#### EXERCISE
Pull every line with "Google" from the material.

#### EXTRACTED MATERIAL
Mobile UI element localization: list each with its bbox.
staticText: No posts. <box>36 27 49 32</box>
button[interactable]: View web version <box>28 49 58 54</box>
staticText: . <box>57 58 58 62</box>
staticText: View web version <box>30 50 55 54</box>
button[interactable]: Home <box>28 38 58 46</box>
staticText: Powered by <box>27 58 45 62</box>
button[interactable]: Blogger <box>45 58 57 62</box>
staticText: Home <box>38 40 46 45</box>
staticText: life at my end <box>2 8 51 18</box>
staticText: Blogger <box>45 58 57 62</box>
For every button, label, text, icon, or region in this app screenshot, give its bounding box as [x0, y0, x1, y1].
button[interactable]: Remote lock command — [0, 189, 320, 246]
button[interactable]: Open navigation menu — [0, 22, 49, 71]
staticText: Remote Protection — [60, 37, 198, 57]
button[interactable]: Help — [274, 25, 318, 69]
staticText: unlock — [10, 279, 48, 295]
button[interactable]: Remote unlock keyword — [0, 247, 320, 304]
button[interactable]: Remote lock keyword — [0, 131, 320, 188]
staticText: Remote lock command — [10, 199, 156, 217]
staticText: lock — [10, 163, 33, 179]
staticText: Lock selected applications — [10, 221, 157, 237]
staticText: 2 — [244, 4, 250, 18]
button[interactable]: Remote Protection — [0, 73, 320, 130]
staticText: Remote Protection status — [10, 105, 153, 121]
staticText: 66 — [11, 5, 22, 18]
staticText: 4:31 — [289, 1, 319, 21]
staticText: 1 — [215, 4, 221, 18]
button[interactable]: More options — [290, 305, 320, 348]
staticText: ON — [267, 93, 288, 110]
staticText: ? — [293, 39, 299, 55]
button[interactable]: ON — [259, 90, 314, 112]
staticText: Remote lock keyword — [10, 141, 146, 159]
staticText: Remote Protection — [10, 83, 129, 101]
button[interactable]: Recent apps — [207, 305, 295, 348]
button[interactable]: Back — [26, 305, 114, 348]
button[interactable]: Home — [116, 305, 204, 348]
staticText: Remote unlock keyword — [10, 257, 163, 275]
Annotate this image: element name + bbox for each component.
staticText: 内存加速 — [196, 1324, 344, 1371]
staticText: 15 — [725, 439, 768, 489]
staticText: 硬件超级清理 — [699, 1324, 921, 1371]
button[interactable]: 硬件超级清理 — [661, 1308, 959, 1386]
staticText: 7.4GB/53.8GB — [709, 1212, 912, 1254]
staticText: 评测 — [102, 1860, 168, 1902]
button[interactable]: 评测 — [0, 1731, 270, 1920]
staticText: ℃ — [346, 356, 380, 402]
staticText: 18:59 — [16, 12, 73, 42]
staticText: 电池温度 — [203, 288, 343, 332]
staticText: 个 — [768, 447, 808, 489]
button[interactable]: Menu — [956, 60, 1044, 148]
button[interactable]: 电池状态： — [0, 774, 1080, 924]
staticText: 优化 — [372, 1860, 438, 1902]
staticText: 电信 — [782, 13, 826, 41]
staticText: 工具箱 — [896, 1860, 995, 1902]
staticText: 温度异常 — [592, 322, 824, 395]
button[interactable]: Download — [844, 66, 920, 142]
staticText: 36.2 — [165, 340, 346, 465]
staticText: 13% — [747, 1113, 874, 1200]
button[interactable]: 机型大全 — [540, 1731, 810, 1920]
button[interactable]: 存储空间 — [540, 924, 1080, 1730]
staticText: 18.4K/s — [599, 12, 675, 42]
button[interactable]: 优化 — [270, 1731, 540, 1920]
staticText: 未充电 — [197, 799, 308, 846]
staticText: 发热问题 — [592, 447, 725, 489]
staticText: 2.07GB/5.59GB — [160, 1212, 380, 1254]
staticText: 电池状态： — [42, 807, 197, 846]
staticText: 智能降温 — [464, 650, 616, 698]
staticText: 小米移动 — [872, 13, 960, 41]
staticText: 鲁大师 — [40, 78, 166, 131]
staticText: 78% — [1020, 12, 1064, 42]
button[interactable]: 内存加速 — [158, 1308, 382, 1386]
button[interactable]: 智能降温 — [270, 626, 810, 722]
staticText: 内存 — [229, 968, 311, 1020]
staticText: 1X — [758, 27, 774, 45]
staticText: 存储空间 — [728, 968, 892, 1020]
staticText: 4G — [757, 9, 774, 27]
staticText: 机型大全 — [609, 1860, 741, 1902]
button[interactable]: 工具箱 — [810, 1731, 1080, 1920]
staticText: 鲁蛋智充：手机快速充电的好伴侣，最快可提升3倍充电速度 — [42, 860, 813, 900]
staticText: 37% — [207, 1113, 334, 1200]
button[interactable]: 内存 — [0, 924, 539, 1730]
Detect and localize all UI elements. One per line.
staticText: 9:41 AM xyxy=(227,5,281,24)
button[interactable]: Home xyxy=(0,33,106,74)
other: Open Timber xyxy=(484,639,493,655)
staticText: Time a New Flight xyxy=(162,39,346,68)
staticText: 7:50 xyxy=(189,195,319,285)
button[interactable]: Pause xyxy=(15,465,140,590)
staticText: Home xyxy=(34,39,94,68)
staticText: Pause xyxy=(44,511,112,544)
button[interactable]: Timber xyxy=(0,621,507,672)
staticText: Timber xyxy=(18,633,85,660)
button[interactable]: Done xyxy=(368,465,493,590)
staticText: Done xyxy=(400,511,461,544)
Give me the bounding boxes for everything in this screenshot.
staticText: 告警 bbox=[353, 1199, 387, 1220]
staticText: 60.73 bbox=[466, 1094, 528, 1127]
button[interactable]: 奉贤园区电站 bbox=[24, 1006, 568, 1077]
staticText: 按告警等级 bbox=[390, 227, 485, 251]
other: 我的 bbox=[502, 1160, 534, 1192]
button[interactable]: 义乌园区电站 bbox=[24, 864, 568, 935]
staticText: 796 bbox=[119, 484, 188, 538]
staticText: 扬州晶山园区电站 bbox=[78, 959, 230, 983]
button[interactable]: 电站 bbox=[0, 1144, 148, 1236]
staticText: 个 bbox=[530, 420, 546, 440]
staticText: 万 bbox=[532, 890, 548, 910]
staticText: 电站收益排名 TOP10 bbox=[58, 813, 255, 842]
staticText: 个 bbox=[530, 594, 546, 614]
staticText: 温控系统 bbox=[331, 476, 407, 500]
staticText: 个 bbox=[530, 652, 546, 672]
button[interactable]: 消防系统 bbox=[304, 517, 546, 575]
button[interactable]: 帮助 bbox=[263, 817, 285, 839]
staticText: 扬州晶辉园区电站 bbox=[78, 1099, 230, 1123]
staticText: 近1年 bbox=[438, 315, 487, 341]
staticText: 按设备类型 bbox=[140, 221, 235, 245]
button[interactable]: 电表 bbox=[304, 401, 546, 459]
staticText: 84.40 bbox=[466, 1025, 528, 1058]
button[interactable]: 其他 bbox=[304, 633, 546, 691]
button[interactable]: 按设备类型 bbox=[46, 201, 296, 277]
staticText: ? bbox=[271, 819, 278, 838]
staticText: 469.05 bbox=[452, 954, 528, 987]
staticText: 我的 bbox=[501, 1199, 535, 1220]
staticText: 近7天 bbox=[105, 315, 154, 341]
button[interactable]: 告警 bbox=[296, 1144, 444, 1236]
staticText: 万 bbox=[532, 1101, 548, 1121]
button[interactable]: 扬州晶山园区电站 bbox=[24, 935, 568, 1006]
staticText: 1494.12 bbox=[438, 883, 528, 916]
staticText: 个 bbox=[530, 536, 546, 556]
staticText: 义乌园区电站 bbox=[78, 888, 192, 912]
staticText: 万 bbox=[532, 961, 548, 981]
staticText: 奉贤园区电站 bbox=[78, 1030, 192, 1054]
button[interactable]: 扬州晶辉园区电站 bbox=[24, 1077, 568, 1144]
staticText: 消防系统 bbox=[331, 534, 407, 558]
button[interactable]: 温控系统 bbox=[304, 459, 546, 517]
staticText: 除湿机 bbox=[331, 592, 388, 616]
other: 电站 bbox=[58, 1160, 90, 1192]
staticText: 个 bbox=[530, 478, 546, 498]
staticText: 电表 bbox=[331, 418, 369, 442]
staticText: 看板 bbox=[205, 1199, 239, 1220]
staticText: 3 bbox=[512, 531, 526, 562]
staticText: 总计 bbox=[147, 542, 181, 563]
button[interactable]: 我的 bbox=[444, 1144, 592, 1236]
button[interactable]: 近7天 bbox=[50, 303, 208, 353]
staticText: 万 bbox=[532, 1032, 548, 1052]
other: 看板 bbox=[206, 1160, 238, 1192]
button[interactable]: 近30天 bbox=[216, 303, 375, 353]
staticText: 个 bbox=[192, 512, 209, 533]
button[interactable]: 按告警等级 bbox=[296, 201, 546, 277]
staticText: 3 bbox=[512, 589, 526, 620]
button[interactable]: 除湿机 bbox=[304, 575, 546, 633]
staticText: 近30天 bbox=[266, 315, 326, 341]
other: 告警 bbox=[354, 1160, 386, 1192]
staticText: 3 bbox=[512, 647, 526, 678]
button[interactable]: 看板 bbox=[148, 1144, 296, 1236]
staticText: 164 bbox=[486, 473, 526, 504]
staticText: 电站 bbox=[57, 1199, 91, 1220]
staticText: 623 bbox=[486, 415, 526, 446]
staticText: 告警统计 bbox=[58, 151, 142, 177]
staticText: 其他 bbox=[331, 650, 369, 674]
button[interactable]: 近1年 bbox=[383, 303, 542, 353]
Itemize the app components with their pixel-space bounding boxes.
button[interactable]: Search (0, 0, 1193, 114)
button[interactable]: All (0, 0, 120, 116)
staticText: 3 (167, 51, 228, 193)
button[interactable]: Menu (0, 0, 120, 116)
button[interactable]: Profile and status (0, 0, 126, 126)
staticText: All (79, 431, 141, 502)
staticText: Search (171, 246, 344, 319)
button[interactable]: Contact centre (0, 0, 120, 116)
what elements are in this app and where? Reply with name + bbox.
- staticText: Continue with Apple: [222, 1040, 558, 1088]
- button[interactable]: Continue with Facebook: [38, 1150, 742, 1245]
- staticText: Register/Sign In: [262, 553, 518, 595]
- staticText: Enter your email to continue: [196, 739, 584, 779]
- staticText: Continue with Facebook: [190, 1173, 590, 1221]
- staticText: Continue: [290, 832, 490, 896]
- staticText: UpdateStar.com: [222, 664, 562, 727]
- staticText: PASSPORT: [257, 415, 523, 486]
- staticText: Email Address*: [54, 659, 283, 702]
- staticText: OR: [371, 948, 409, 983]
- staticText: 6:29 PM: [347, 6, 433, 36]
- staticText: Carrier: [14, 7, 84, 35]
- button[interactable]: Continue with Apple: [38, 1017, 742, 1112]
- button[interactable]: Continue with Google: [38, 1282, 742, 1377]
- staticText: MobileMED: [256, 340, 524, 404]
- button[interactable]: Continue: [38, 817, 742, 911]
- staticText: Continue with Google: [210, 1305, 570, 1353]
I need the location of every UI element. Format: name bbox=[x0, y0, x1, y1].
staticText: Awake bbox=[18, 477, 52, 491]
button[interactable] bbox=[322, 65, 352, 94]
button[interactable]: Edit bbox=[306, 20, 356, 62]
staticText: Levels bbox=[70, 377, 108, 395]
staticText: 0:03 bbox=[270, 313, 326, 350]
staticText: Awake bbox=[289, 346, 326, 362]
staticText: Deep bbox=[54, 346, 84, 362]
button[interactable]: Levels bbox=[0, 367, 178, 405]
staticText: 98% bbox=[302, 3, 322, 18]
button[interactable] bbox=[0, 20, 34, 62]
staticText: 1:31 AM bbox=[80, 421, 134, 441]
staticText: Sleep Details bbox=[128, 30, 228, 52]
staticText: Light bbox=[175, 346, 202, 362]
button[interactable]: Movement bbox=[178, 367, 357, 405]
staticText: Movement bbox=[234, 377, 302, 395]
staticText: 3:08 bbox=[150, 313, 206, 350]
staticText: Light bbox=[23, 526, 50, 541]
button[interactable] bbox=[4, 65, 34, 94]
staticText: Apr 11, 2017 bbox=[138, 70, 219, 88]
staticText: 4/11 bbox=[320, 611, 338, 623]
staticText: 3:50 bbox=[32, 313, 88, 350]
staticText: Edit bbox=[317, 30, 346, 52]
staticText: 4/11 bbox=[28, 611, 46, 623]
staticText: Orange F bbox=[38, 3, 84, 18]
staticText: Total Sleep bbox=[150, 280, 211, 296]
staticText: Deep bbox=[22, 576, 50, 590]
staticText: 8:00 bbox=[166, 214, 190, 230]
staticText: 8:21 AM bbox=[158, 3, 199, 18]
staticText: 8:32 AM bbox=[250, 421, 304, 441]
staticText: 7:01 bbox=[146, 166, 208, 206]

#### REPLY TO THE EXERCISE
- button[interactable]: Continue with Google: [38, 1282, 742, 1377]
- staticText: Continue with Google: [210, 1305, 570, 1353]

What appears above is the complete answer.